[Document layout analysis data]
- - -

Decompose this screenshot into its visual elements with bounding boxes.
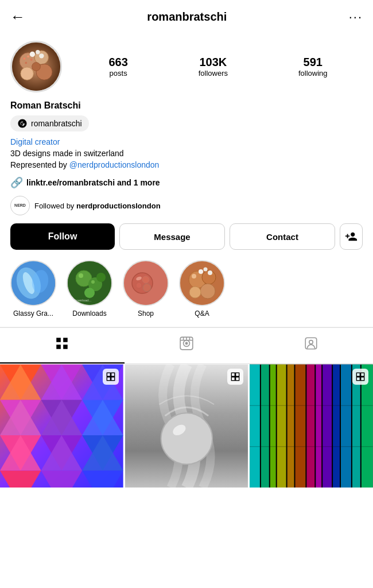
link-icon: 🔗 — [10, 176, 23, 189]
profile-top-row: 663 posts 103K followers 591 following — [10, 41, 363, 92]
grid-badge-1 — [103, 369, 119, 385]
followed-by-text: Followed by nerdproductionslondon — [34, 202, 161, 210]
highlights-row: Glassy Gra... Download... Downloads — [0, 260, 373, 327]
svg-point-37 — [200, 284, 215, 299]
tab-bar — [0, 327, 373, 364]
svg-rect-84 — [232, 377, 235, 381]
svg-point-45 — [185, 343, 187, 345]
svg-point-8 — [39, 53, 44, 58]
svg-point-31 — [136, 283, 142, 288]
posts-grid — [0, 364, 373, 488]
svg-point-39 — [199, 269, 203, 274]
posts-stat[interactable]: 663 posts — [108, 56, 127, 78]
threads-handle: romanbratschi — [31, 119, 82, 128]
contact-button[interactable]: Contact — [230, 223, 335, 250]
svg-rect-83 — [236, 373, 239, 377]
svg-point-5 — [32, 63, 41, 71]
nerd-avatar: NERD — [10, 196, 30, 215]
svg-text:Download...: Download... — [73, 299, 92, 302]
svg-point-32 — [143, 284, 151, 292]
svg-point-30 — [142, 276, 149, 283]
highlight-glassy[interactable]: Glassy Gra... — [10, 260, 56, 318]
highlight-glassy-label: Glassy Gra... — [13, 310, 53, 318]
display-name: Roman Bratschi — [10, 100, 363, 111]
svg-point-4 — [21, 67, 33, 80]
grid-badge-3 — [352, 369, 368, 385]
svg-point-12 — [25, 62, 27, 64]
bio-category: Digital creator — [10, 137, 363, 146]
following-count: 591 — [304, 56, 323, 69]
svg-point-23 — [91, 280, 95, 284]
tab-reels[interactable] — [125, 328, 249, 363]
svg-rect-103 — [356, 373, 360, 377]
threads-badge[interactable]: @ romanbratschi — [10, 115, 89, 131]
grid-item-2[interactable] — [125, 364, 248, 488]
svg-point-25 — [96, 273, 106, 282]
svg-rect-82 — [232, 373, 235, 377]
svg-rect-105 — [356, 377, 360, 381]
highlight-qa[interactable]: Q&A — [179, 260, 225, 318]
highlight-downloads[interactable]: Download... Downloads — [67, 260, 112, 318]
followers-label: followers — [199, 69, 228, 78]
highlight-shop-circle — [123, 260, 169, 306]
message-button[interactable]: Message — [119, 223, 225, 250]
highlight-qa-label: Q&A — [195, 310, 209, 318]
bio-link-nerd[interactable]: @nerdproductionslondon — [69, 160, 160, 169]
highlight-downloads-label: Downloads — [72, 310, 106, 318]
add-person-icon — [345, 230, 358, 243]
highlight-qa-circle — [179, 260, 225, 306]
svg-rect-106 — [361, 377, 364, 381]
svg-rect-76 — [107, 377, 110, 381]
highlight-shop[interactable]: Shop — [123, 260, 169, 318]
svg-point-51 — [309, 341, 313, 345]
tab-grid[interactable] — [0, 328, 125, 363]
followers-stat[interactable]: 103K followers — [199, 56, 228, 78]
more-options-button[interactable]: ··· — [349, 10, 363, 25]
back-button[interactable]: ← — [10, 8, 25, 26]
bio-line1: 3D designs made in switzerland — [10, 148, 363, 160]
svg-point-10 — [27, 55, 29, 57]
stats-row: 663 posts 103K followers 591 following — [73, 56, 363, 78]
tagged-icon — [304, 336, 318, 354]
svg-point-42 — [192, 274, 196, 278]
svg-rect-85 — [236, 377, 239, 381]
follow-button[interactable]: Follow — [10, 223, 115, 250]
svg-rect-77 — [111, 377, 114, 381]
link-text[interactable]: linktr.ee/romanbratschi and 1 more — [26, 178, 160, 187]
svg-rect-74 — [107, 373, 110, 377]
grid-item-1[interactable] — [0, 364, 123, 488]
svg-point-9 — [24, 57, 26, 60]
grid-item-3[interactable] — [250, 364, 373, 488]
svg-point-21 — [79, 273, 83, 278]
bio-line2: Represented by @nerdproductionslondon — [10, 160, 363, 171]
tab-tagged[interactable] — [248, 328, 373, 363]
grid-icon — [55, 336, 69, 354]
followers-count: 103K — [199, 56, 227, 69]
svg-point-38 — [189, 287, 201, 298]
svg-point-40 — [204, 268, 208, 272]
threads-icon: @ — [17, 118, 28, 129]
svg-point-6 — [30, 52, 35, 57]
following-label: following — [298, 69, 328, 78]
svg-rect-75 — [111, 373, 114, 377]
add-person-button[interactable] — [340, 223, 363, 250]
svg-text:@: @ — [20, 122, 24, 127]
posts-count: 663 — [108, 56, 127, 69]
followed-by: NERD Followed by nerdproductionslondon — [10, 196, 363, 215]
svg-point-41 — [208, 270, 212, 275]
following-stat[interactable]: 591 following — [298, 56, 328, 78]
action-buttons: Follow Message Contact — [0, 223, 373, 250]
svg-point-11 — [30, 59, 33, 61]
header: ← romanbratschi ··· — [0, 0, 373, 34]
reels-icon — [179, 336, 194, 354]
svg-point-7 — [36, 50, 40, 54]
grid-badge-2 — [227, 369, 243, 385]
bio-section: Digital creator 3D designs made in switz… — [10, 137, 363, 171]
link-row: 🔗 linktr.ee/romanbratschi and 1 more — [10, 176, 363, 189]
svg-rect-104 — [361, 373, 364, 377]
avatar[interactable] — [10, 41, 62, 92]
bio-line2-prefix: Represented by — [10, 160, 69, 169]
highlight-glassy-circle — [10, 260, 56, 306]
header-username: romanbratschi — [147, 10, 227, 24]
highlight-shop-label: Shop — [138, 310, 154, 318]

- - -

- _TASK ITEM_: Set down each entry again exactly as written. Pictures stay out.

- _SOLUTION TO THIS EXERCISE_:
Decompose this screenshot into its visual elements with bounding boxes.
link-icon: 🔗 — [10, 176, 23, 189]
profile-top-row: 663 posts 103K followers 591 following — [10, 41, 363, 92]
grid-badge-1 — [103, 369, 119, 385]
followed-by-text: Followed by nerdproductionslondon — [34, 202, 161, 210]
highlights-row: Glassy Gra... Download... Downloads — [0, 260, 373, 327]
svg-point-37 — [200, 284, 215, 299]
tab-bar — [0, 327, 373, 364]
svg-rect-84 — [232, 377, 235, 381]
svg-point-45 — [185, 343, 187, 345]
svg-point-8 — [39, 53, 44, 58]
svg-point-31 — [136, 283, 142, 288]
posts-grid — [0, 364, 373, 488]
svg-point-39 — [199, 269, 203, 274]
posts-stat[interactable]: 663 posts — [108, 56, 127, 78]
threads-handle: romanbratschi — [31, 119, 82, 128]
contact-button[interactable]: Contact — [230, 223, 335, 250]
svg-rect-83 — [236, 373, 239, 377]
svg-point-5 — [32, 63, 41, 71]
nerd-avatar: NERD — [10, 196, 30, 215]
svg-text:Download...: Download... — [73, 299, 92, 302]
svg-point-32 — [143, 284, 151, 292]
svg-point-30 — [142, 276, 149, 283]
highlight-glassy[interactable]: Glassy Gra... — [10, 260, 56, 318]
highlight-glassy-label: Glassy Gra... — [13, 310, 53, 318]
display-name: Roman Bratschi — [10, 100, 363, 111]
svg-point-4 — [21, 67, 33, 80]
grid-badge-3 — [352, 369, 368, 385]
svg-point-12 — [25, 62, 27, 64]
bio-category: Digital creator — [10, 137, 363, 146]
following-count: 591 — [304, 56, 323, 69]
svg-point-23 — [91, 280, 95, 284]
tab-reels[interactable] — [125, 328, 249, 363]
svg-rect-103 — [356, 373, 360, 377]
threads-badge[interactable]: @ romanbratschi — [10, 115, 89, 131]
grid-item-2[interactable] — [125, 364, 248, 488]
svg-point-25 — [96, 273, 106, 282]
svg-rect-82 — [232, 373, 235, 377]
svg-rect-105 — [356, 377, 360, 381]
highlight-qa[interactable]: Q&A — [179, 260, 225, 318]
highlight-downloads[interactable]: Download... Downloads — [67, 260, 112, 318]
followers-label: followers — [199, 69, 228, 78]
highlight-shop-circle — [123, 260, 169, 306]
message-button[interactable]: Message — [119, 223, 225, 250]
highlight-qa-label: Q&A — [195, 310, 209, 318]
bio-link-nerd[interactable]: @nerdproductionslondon — [69, 160, 160, 169]
highlight-downloads-label: Downloads — [72, 310, 106, 318]
add-person-icon — [345, 230, 358, 243]
highlight-qa-circle — [179, 260, 225, 306]
svg-rect-106 — [361, 377, 364, 381]
svg-rect-76 — [107, 377, 110, 381]
highlight-shop[interactable]: Shop — [123, 260, 169, 318]
svg-point-51 — [309, 341, 313, 345]
tab-grid[interactable] — [0, 328, 125, 363]
followers-stat[interactable]: 103K followers — [199, 56, 228, 78]
more-options-button[interactable]: ··· — [349, 10, 363, 25]
back-button[interactable]: ← — [10, 8, 25, 26]
bio-line1: 3D designs made in switzerland — [10, 148, 363, 160]
svg-point-10 — [27, 55, 29, 57]
stats-row: 663 posts 103K followers 591 following — [73, 56, 363, 78]
tagged-icon — [304, 336, 318, 354]
svg-point-42 — [192, 274, 196, 278]
svg-rect-85 — [236, 377, 239, 381]
follow-button[interactable]: Follow — [10, 223, 115, 250]
svg-rect-77 — [111, 377, 114, 381]
link-text[interactable]: linktr.ee/romanbratschi and 1 more — [26, 178, 160, 187]
svg-rect-74 — [107, 373, 110, 377]
grid-item-1[interactable] — [0, 364, 123, 488]
svg-point-9 — [24, 57, 26, 60]
grid-item-3[interactable] — [250, 364, 373, 488]
svg-point-21 — [79, 273, 83, 278]
bio-line2: Represented by @nerdproductionslondon — [10, 160, 363, 171]
tab-tagged[interactable] — [248, 328, 373, 363]
grid-icon — [55, 336, 69, 354]
followers-count: 103K — [199, 56, 227, 69]
svg-point-38 — [189, 287, 201, 298]
svg-point-40 — [204, 268, 208, 272]
threads-icon: @ — [17, 118, 28, 129]
svg-point-6 — [30, 52, 35, 57]
following-label: following — [298, 69, 328, 78]
svg-rect-75 — [111, 373, 114, 377]
add-person-button[interactable] — [340, 223, 363, 250]
svg-text:@: @ — [20, 122, 24, 127]
posts-count: 663 — [108, 56, 127, 69]
followed-by: NERD Followed by nerdproductionslondon — [10, 196, 363, 215]
svg-point-41 — [208, 270, 212, 275]
following-stat[interactable]: 591 following — [298, 56, 328, 78]
action-buttons: Follow Message Contact — [0, 223, 373, 250]
svg-point-11 — [30, 59, 33, 61]
header: ← romanbratschi ··· — [0, 0, 373, 34]
reels-icon — [179, 336, 194, 354]
svg-point-7 — [36, 50, 40, 54]
grid-badge-2 — [227, 369, 243, 385]
bio-section: Digital creator 3D designs made in switz… — [10, 137, 363, 171]
link-row: 🔗 linktr.ee/romanbratschi and 1 more — [10, 176, 363, 189]
svg-rect-104 — [361, 373, 364, 377]
avatar[interactable] — [10, 41, 62, 92]
bio-line2-prefix: Represented by — [10, 160, 69, 169]
highlight-glassy-circle — [10, 260, 56, 306]
header-username: romanbratschi — [147, 10, 227, 24]
highlight-shop-label: Shop — [138, 310, 154, 318]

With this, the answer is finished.